I wonder what will become of the venerable James Wolcott now that the prospects for serious ballet criticism are dying.
I’ve learned a lot from this connoisseur of Terpsichore over the decades. Though it’s been years since I’ve patronized the dance (I haven’t set foot in the Cleveland Ballet since I gave up my full-time legal practice before the turn of the millennium), I remember some of the lessons I learned from him. It was Wolcott who educated me on the superior virtues of Veronika Part’s performance in the Lilac Fairy variation of Sleeping Beauty; who “brought me around” to an appreciation of George Balanchine, despite my aversion to ethnic Georgians, those anti-Russian cutthroats.
Our “culture” grows uncongenial to letters. I fear for the professional futures of serious critics, even those as well-connected as Wolcott. Google informs me that the Conde Nast magazines that have underwritten his efforts for decades are transforming themselves into blogs, basically, full of short-form commentary on a moronic pop culture.
I don’t mind losing Vanity Fair, but I’d mind losing Wolcott. Another light would flicker out into the darkness of neo-liberal barbarism; the greatest Anglophone critical voice since Edmund Wilson’s would lose its microphone.
On a recent nighttime trip into Cleveland (I had to visit a private library in an iffy neighborhood there, to do research for my book), I had the opportunity to learn the answer to a question I’ve long asked myself: how would I react were I to be “mugged”?
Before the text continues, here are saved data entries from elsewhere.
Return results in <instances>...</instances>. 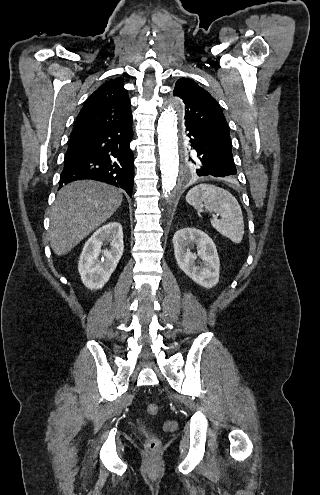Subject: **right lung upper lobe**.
I'll use <instances>...</instances> for the list:
<instances>
[{"instance_id": "cb5924a9", "label": "right lung upper lobe", "mask_w": 320, "mask_h": 495, "mask_svg": "<svg viewBox=\"0 0 320 495\" xmlns=\"http://www.w3.org/2000/svg\"><path fill=\"white\" fill-rule=\"evenodd\" d=\"M132 122L131 103L122 78L103 83L85 102L71 137L127 125Z\"/></svg>"}]
</instances>
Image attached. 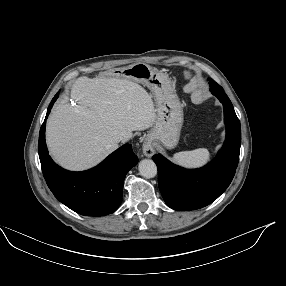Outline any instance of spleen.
<instances>
[{
  "label": "spleen",
  "mask_w": 286,
  "mask_h": 286,
  "mask_svg": "<svg viewBox=\"0 0 286 286\" xmlns=\"http://www.w3.org/2000/svg\"><path fill=\"white\" fill-rule=\"evenodd\" d=\"M210 158L207 149L199 148L192 151H182L174 154L173 161L185 167H198L204 165Z\"/></svg>",
  "instance_id": "3e777b00"
}]
</instances>
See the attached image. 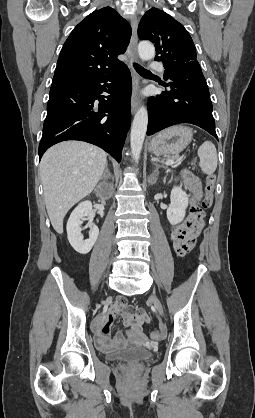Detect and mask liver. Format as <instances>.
<instances>
[{"label": "liver", "instance_id": "6515ba94", "mask_svg": "<svg viewBox=\"0 0 255 418\" xmlns=\"http://www.w3.org/2000/svg\"><path fill=\"white\" fill-rule=\"evenodd\" d=\"M106 165L104 150L81 141H65L45 152L40 175L47 213L57 233H63L69 209L94 190Z\"/></svg>", "mask_w": 255, "mask_h": 418}]
</instances>
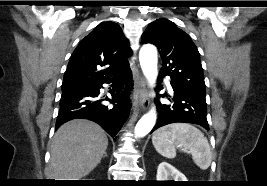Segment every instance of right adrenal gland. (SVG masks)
Wrapping results in <instances>:
<instances>
[{
    "instance_id": "1",
    "label": "right adrenal gland",
    "mask_w": 267,
    "mask_h": 186,
    "mask_svg": "<svg viewBox=\"0 0 267 186\" xmlns=\"http://www.w3.org/2000/svg\"><path fill=\"white\" fill-rule=\"evenodd\" d=\"M104 157H107V153L104 154L103 158H104Z\"/></svg>"
}]
</instances>
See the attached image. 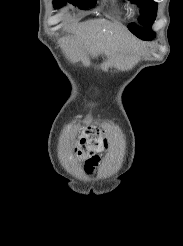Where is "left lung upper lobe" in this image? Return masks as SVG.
Wrapping results in <instances>:
<instances>
[{
    "label": "left lung upper lobe",
    "instance_id": "1",
    "mask_svg": "<svg viewBox=\"0 0 183 246\" xmlns=\"http://www.w3.org/2000/svg\"><path fill=\"white\" fill-rule=\"evenodd\" d=\"M133 3H136L140 7L141 16L139 18V23L144 26V29H141L136 24H129V30L136 35L138 38L143 40L151 39L153 36L152 33L147 34L148 31H151V25L154 23L156 17L157 3L153 0H131Z\"/></svg>",
    "mask_w": 183,
    "mask_h": 246
}]
</instances>
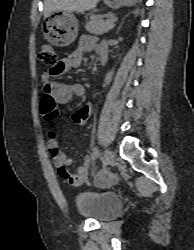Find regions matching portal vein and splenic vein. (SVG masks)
<instances>
[{
    "label": "portal vein and splenic vein",
    "instance_id": "obj_1",
    "mask_svg": "<svg viewBox=\"0 0 194 250\" xmlns=\"http://www.w3.org/2000/svg\"><path fill=\"white\" fill-rule=\"evenodd\" d=\"M115 21H117V18H114V17H112L111 19H109V22H115Z\"/></svg>",
    "mask_w": 194,
    "mask_h": 250
}]
</instances>
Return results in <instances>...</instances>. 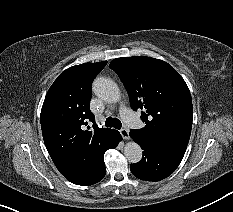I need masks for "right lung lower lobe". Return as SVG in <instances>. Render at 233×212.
<instances>
[{
    "label": "right lung lower lobe",
    "instance_id": "1",
    "mask_svg": "<svg viewBox=\"0 0 233 212\" xmlns=\"http://www.w3.org/2000/svg\"><path fill=\"white\" fill-rule=\"evenodd\" d=\"M121 140H122V137L120 133L114 130L109 136V138L107 139L105 145L103 146L99 154L98 162H97V165L95 167L93 174L90 177H88L86 180H84L83 182L79 183L78 185H83V186L92 185V184L99 182L105 176L106 169H105V163H104V153L110 148L117 147L118 143Z\"/></svg>",
    "mask_w": 233,
    "mask_h": 212
}]
</instances>
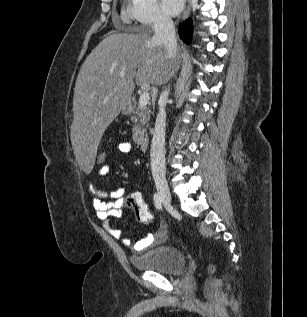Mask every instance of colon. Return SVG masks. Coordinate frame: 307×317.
Returning <instances> with one entry per match:
<instances>
[{"mask_svg":"<svg viewBox=\"0 0 307 317\" xmlns=\"http://www.w3.org/2000/svg\"><path fill=\"white\" fill-rule=\"evenodd\" d=\"M106 160L107 153L104 150H99L96 154V164L104 166ZM125 205L133 210L135 217L139 222L145 224H150L152 222V214L141 193L133 192L129 194L125 199ZM210 271H212V269H210Z\"/></svg>","mask_w":307,"mask_h":317,"instance_id":"colon-1","label":"colon"}]
</instances>
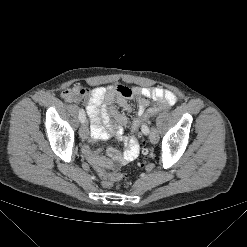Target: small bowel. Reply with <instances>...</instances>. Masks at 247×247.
Listing matches in <instances>:
<instances>
[{"label":"small bowel","mask_w":247,"mask_h":247,"mask_svg":"<svg viewBox=\"0 0 247 247\" xmlns=\"http://www.w3.org/2000/svg\"><path fill=\"white\" fill-rule=\"evenodd\" d=\"M117 88L97 86L90 89L74 85L61 93L62 98L68 103H77L82 100L87 102L86 113L91 121V143L116 136L125 146L123 153L110 148L108 157L102 156L99 151L90 146H85L83 153L96 170L99 168L116 170L134 160L139 154L138 140L124 132L127 118L124 113L117 110L115 104L120 106L124 112L129 113L132 111L129 101L133 100L137 104V115L141 116L149 106L150 100L166 103L169 106L177 102V97L173 92L159 87H134L130 89L129 96L121 95Z\"/></svg>","instance_id":"1"}]
</instances>
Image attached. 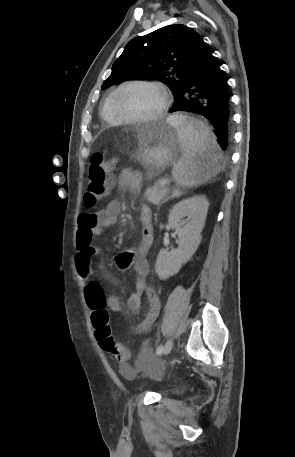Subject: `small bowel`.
Here are the masks:
<instances>
[{
  "label": "small bowel",
  "mask_w": 295,
  "mask_h": 457,
  "mask_svg": "<svg viewBox=\"0 0 295 457\" xmlns=\"http://www.w3.org/2000/svg\"><path fill=\"white\" fill-rule=\"evenodd\" d=\"M118 185L123 191L137 194L141 190L142 181L138 173L130 169H124L118 177ZM120 210V203L111 201L106 207L97 212H85L78 217L79 229L76 240L75 268L79 279L85 284V294L87 285L94 281L92 261L99 253V249L92 244V240L95 236L101 234L106 227L115 225L118 222ZM139 218L142 224V234L138 246L118 253L114 258V264L119 270L132 268L135 273L134 290L128 299V307L137 309L141 304L142 296L145 295L147 298L149 307L147 315L143 321L134 327L135 332L144 333L151 328L159 315L160 299L146 281L149 271L146 255L152 246L154 237L151 210L147 205L139 207ZM102 299L111 311H122V304L117 296H104L102 294ZM124 361L126 360H121V362Z\"/></svg>",
  "instance_id": "c3829d8e"
}]
</instances>
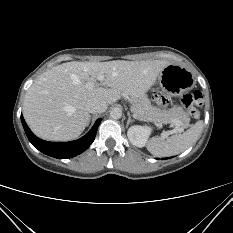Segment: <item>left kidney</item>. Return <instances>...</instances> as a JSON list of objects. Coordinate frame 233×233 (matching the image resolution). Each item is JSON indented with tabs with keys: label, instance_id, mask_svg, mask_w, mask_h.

I don’t want to get into the details. You can imagine: my car parked on a dark street; the materialization of spectral presences out of the shadows; the rush of adrenaline as, in abominable English, they voiced their demands.
The blood pounding in my ears, the moment over before I knew it, I’d offered the young brigands my luckily mostly empty wallet (they had no interest in my ’96 Camry) and they were gone. They hadn’t laid a hand on me, but they left me shaking as I stood there in my sandals.
I could hardly concentrate on my work in the library, such was the rage and defilement I felt. But by the time I gingerly emerged onto the street again, I felt exaltation. In my own small way, I’d learned what it means to be martyred. In miniature, I had tasted the fate of St. Athanasius of Surgut-Krasnoyarsk, disemboweled by the Tsar Ivan’s Oprichniki and then choked on his own feet; of St. Vasily of Novaya Kalami, decapitated and gang-raped by Ottoman light cavalry after the Battle of the Sparrow’s Glade during the holy struggle against the Mohammedan Turk in the year of our Lord 1878; of the Forty-Five Martyrs of the Eparchy of Tyumen-Chelyabinsk, set on fire by the Polish Catholic devils in 1606, during the impious epoch of the False Dmitry.
Oh, what a gift to be a Russian Orthodox Christian! What a gift to—feeling the spittle in my face and the lash of the flaying tool on my back—turn, like the Son of God himself, the other cheek!
An idiot overheard on my car radio claims that 2018 will be “the year of cryptocurrency.”
More likely are apocalyptic economic times ahead. The bubble economy conjured out of thin air by the usurers who administer, and vampirically profit from, our global capitalist dispensation will explode by—at the latest—June.
The postmodern utopia that our masters imagine will be cancelled. There will be no libertarians in virtual reality glasses zipping bitcoins to each other’s online wallets via their smartphones. Those technocratic whiz kids will be lucky to access enough electricity to power their analogue radios, so that they can monitor the progress of the armies of the dispossessed as they storm over a charred American landscape, bent on vengeance—vengeance against the former parasite elite, cowering in its Silicon Valley mansions and Manhattan condominiums in the last hours of its existence.
There will be no “crypto economy” in 2018 or ever. Even gold will be useless in the catastrophe towards which our obscene society sails. I expect that the “currencies” in use in the former USA this autumn will be the basic elements of life, bartered hand to hand by the desperate survivors of an America the population of which will have by then halved: a liter of uncontaminated water, the last few vials of extant penicillin, a string of dried smelt.